Re: [eigen] Re: 4x4 matrix inverse

On Tue, Dec 15, 2009 at 1:01 PM, Benoit Jacob <jacob.benoit.1@xxxxxxxxx> wrote:

2009/12/15 Gael Guennebaud <gael.guennebaud@xxxxxxxxx>:

>
>
> On Tue, Dec 15, 2009 at 10:15 AM, Gael Guennebaud
> <gael.guennebaud@xxxxxxxxxx> wrote:
>>
>>
>> On Tue, Dec 15, 2009 at 9:09 AM, Hauke Heibel
>> <hauke.heibel@xxxxxxxxxxxxxx> wrote:
>>>
>>> On Tue, Dec 15, 2009 at 5:25 AM, Benoit Jacob <jacob.benoit.1@xxxxxxxxx>
>>> wrote:
>>>>
>>>> There is one thing where I didn't follow Intel's code: they use a
>>>> RCPSS instruction to compute 1/det approximately, then followed by a
>>>> Newton-Raphson iteration. This sacrifices up to 2 bits of precision in
>>>> the mantissa, which already is a bit nontrivial for us (4x4 matrix
>>>> inversion is a basic operation on which people will rely very
>>>> heavily).
>>>
>>> Hi Benoit, I recognized that you wrote in your commit log "that elsewhere
>>> in Eigen we dont allow ourselves this approximation" (Newton-Raphson). I
>>> just recalled stumbling once over such an approximation hidden in Eigen. It
>>> is for the SSE computation of the inverse square root.
>>>
>>> The approximation takes place overe here in Packet4f ei_psqrt(Packet4f
>>> _x) at the very bottom.
>>
>> Indeed, a while ago I think we agreed that this optimized version should
>> be enabled only if EIGEN_FAST_MATH==1 but it seems we never did that change.
>> Let me also recall that -ffast-math => EIGEN_FAST_MATH.
>>
>> So still OK to use the SSE intrinsic _mm_sqrt_p* by default and use the
>> optimized version only when EIGEN_FAST_MATH==1 ?
>
>
> sorry what I said is wrong. So currently we have by default
> EIGEN_FAST_MATH==1, and defining EIGEN_FAST_MATH==0 disable the vectorized
> version of sin and cos. If we want to be safe I suggest the following rules:
>
> 1- set EIGEN_FAST_MATH==0 by default
>
> 2- if "-ffast-fast" and EIGEN_FAST_MATH is not defined then we set
> EIGEN_FAST_MATH==1
>
> 3- EIGEN_FAST_MATH==0 => no vectorized version of sin and cos and the use of
> _mm_sqrt_p* for ei_psqrt
>
> 4- EIGEN_FAST_MATH==1 => vectorized version of sin and cos + the use of an
> optimized version of ei_psqrt
>
> Also let me recall that the optimized version of ei_psqrt is about 3x faster
> than the IEEE compliant version for floats but it loses about 2 bits of
> precision.

I agree with your plan but have 2 remarks:

1) as I said, I found that on core i7, the "fast division" using
RCP+Newton was not faster than a plain DIV anymore. So, at least in
this case, we see that we should always be doing DIV if very modern
CPUs are targeted, a good test for which is EIGEN_VECTORIZE_SSE4.

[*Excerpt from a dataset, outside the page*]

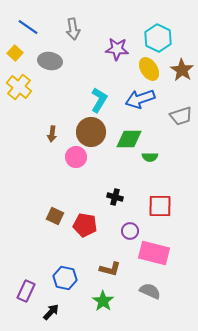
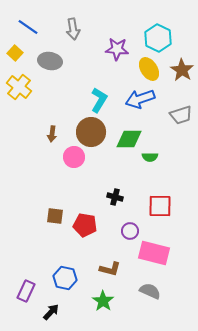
gray trapezoid: moved 1 px up
pink circle: moved 2 px left
brown square: rotated 18 degrees counterclockwise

2) I wonder: when an algo loses 2 bits of precision, is it true that
doing one more Newton iteration would give full precision? If yes,
that would be worth doing for heavy operations like sqrt!
Theoretically, each Newton iteration doubles the number of accurate
bits, but there may be bad effects of floating point arithmetic
preventing that from happening in practice...

we already discussed about that:

http://listengine.tuxfamily.org/lists.tuxfamily.org/eigen/2009/03/msg00097.html

and the conclusion was that more iterations did not help much because we are already too close to the precision limit.

gael